In order to make the computation feasible, the particle-size-grouping (PSG) method^[4] was employed to solve population balance equations for the collision process of inclusions. As the maximum diameter of inclusions was in the range of 40 to 50 μm, which was in the 14th group, considering the coverage of inclusions, two more groups were adopted, that was, inclusions were divided into 16 groups, from 1 to 115.1 μm. Each group had a diameter range and a characteristic diameter to represent all inclusions within the corresponding diameter range. Thereby, the diameter of the kth group inclusions was calculated as follows.

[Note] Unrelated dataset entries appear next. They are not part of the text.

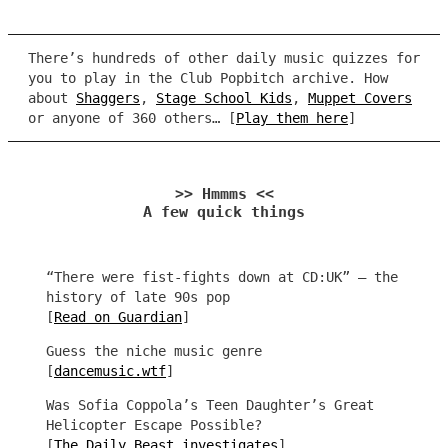
There’s hundreds of other daily music quizzes for
you to play in the Club Popbitch archive. How
about
Shaggers
,
Stage School Kids
,
Muppet Covers
or anyone of 360 others… [
Play them here
]
>> Hmmms <<
A few quick things
“There were fist-fights down at CD:UK” – the
history of late 90s pop
[
Read on Guardian
]
Guess the niche music genre
[
dancemusic.wtf
]
Was Sofia Coppola’s Teen Daughter’s Great
Helicopter Escape Possible?
[
The Daily Beast investigates
]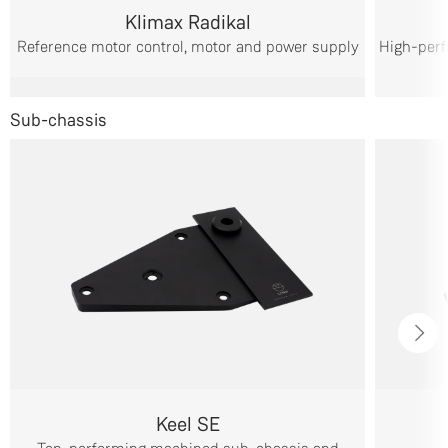
Klimax Radikal
Reference motor control, motor and power supply
High-perf
Sub-chassis
Keel SE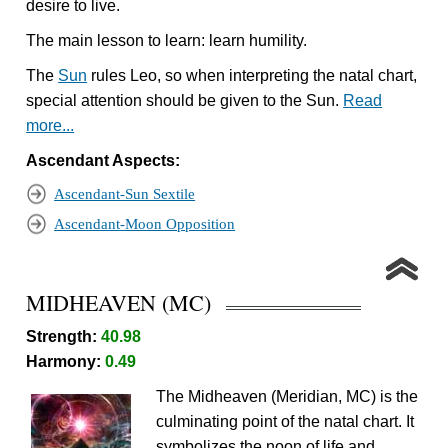
desire to live.
The main lesson to learn: learn humility.
The
Sun
rules Leo, so when interpreting the natal chart,
special attention should be given to the Sun.
Read
more...
Ascendant Aspects:
Ascendant-Sun Sextile
Ascendant-Moon Opposition
MIDHEAVEN (MC)
Strength:
40.98
Harmony:
0.49
The Midheaven (Meridian, MC) is the
culminating point of the natal chart. It
symbolizes the noon of life and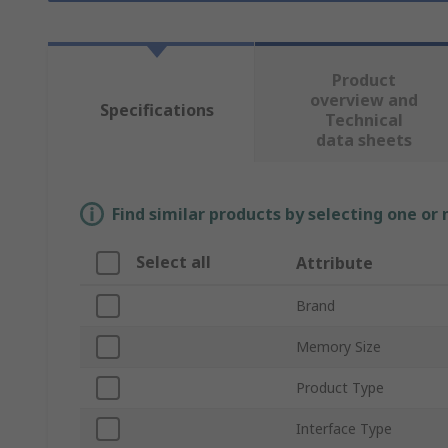
Product
overview and
Specifications
Technical
data sheets
Find similar products by selecting one or
Select all
Attribute
Brand
Memory Size
Product Type
Interface Type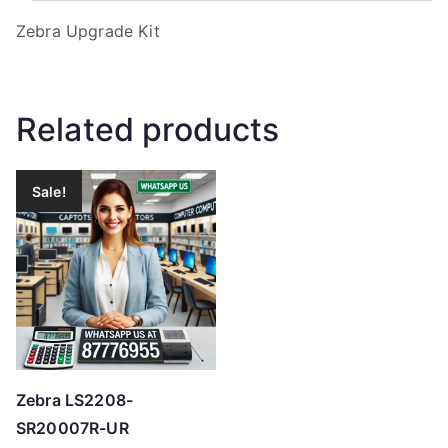
Zebra Upgrade Kit
Related products
Sale!
Zebra LS2208-
SR20007R-UR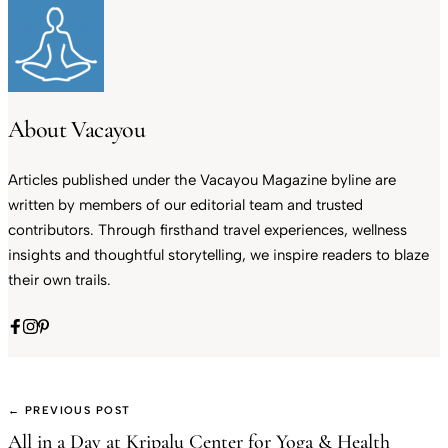
About Vacayou
Articles published under the Vacayou Magazine byline are
written by members of our editorial team and trusted
contributors. Through firsthand travel experiences, wellness
insights and thoughtful storytelling, we inspire readers to blaze
their own trails.
← PREVIOUS POST
All in a Day at Kripalu Center for Yoga & Health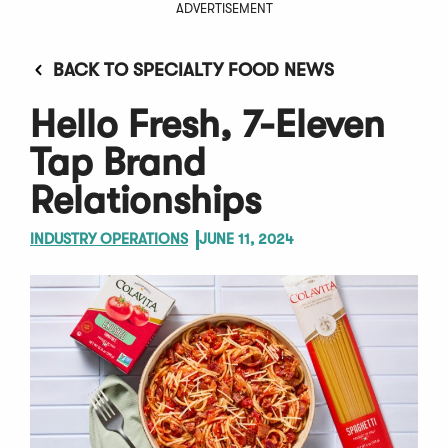
ADVERTISEMENT
BACK TO SPECIALTY FOOD NEWS
Hello Fresh, 7-Eleven
Tap Brand
Relationships
INDUSTRY OPERATIONS
JUNE 11, 2024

$$ d_{{{\text{inc}},k}} = d_{{\text{inc,1}}} {2}{\text{.5}}^{{\frac{k - 1}{3}}} $$

(14)

Generally, the density of inclusions was less than that of the molten steel so that inclusions were floated by the buoyancy force,^[5] which lead to the removal of inclusions. Inclusions were considered to be removed once they moved to the top slag surface in the ladle. The top slag surface was defined as where the volume of steel was less than 0.185 in the ladle. An annihilation condition for inclusions was employed to calculate the inclusions removal at the steel–slag interface.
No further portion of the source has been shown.